The Irish Grain Assurance Scheme (IGAS) has gained gold standard from the farm sustainability assessment (FSA), the leading international accreditation system.

It becomes the first and only grain assurance scheme worldwide to have achieved this benchmark, the highest available.

Addressing representatives from every link in the Irish grain production chain, Joe Iveson of SAI Platform, the global organisation that oversees the FSA, congratulated IGAS on the landmark achievement.

Continuous improvement

He said the purpose of the FSA, founded in 2002, was to foster a common understanding of what sustainable agriculture is, through relevant and continuous improvement.

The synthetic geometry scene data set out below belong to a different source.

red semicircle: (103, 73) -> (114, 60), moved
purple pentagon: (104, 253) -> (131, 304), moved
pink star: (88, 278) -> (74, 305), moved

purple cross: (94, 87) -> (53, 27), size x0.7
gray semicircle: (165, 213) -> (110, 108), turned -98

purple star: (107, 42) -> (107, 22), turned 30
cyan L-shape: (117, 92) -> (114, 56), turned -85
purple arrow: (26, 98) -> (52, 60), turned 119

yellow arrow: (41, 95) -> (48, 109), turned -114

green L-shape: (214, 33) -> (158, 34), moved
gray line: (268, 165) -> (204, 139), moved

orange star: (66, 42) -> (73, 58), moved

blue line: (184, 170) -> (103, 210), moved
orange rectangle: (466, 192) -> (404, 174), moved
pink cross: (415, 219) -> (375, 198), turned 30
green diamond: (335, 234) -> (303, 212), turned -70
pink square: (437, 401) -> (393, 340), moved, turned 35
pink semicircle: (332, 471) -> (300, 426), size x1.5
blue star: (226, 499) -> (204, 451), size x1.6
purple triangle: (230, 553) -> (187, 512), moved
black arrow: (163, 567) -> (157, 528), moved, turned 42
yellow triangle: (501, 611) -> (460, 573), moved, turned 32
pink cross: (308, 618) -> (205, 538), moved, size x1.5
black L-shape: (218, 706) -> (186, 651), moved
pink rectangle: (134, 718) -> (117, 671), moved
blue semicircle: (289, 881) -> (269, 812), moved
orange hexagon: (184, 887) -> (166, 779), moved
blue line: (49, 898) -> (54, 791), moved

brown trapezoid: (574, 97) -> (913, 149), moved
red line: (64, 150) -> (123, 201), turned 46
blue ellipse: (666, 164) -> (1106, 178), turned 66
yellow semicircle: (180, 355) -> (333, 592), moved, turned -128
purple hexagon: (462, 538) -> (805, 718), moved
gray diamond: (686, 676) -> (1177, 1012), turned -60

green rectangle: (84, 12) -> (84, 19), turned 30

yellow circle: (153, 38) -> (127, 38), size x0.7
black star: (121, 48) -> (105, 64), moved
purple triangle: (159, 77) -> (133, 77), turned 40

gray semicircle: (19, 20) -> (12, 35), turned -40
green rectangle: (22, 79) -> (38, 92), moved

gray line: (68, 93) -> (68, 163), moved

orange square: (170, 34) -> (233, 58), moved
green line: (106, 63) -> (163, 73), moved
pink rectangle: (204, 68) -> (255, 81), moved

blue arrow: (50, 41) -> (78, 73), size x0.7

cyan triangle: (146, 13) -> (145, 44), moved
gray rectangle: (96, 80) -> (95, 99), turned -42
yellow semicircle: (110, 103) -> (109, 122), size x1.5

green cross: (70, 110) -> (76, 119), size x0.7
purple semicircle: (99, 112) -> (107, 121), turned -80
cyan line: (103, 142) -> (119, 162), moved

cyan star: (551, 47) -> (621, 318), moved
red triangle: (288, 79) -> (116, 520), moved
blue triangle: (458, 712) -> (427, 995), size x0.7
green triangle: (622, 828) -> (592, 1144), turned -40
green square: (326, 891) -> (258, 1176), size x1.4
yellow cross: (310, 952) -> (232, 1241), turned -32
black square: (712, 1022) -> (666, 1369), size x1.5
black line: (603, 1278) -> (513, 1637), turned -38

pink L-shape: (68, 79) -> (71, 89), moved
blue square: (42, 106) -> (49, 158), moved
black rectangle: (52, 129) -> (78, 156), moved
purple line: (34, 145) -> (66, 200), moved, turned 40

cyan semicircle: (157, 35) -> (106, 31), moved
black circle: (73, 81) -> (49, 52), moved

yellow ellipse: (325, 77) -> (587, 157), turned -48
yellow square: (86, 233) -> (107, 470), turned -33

Over 300,000 farms in 60 countries have signed up to assurance schemes.

In Ireland, over 90% of traded grain is IGAS assured, with every tonne of stored grain inspected by IGAS each year.

IGAS manager Tom Kelly said that 1,000 of the 4,000 grain growers signed up to IGAS are inspected each year.

Tom Kelly, Marian Murphy, Sheila Kenny and John Crean at the announcement that IGAS has attained gold standard under FSA 3.0, the highest international standard possible.

IGAS membership peaked at 6,000 members about 10 years ago, Kelly said, showing how the grain sector has contracted.

Farmers will not be asked to do significantly more than they currently do under the gold standard IGAS, he said.

"Price is now only getting us to the negotiating table to sell malt," John Crean quoted Peter Nallen of Boortmalt as saying some years ago. Quality assurance and sustainability were now the selling points for value-added grain, he said. Crean is now in charge of IGAS auditing of merchants.

Sheila Kenny of the Irish Distillers echoed this sentiment, with Marian Murphy adding that the Irish grain sector "wants to be top of the class".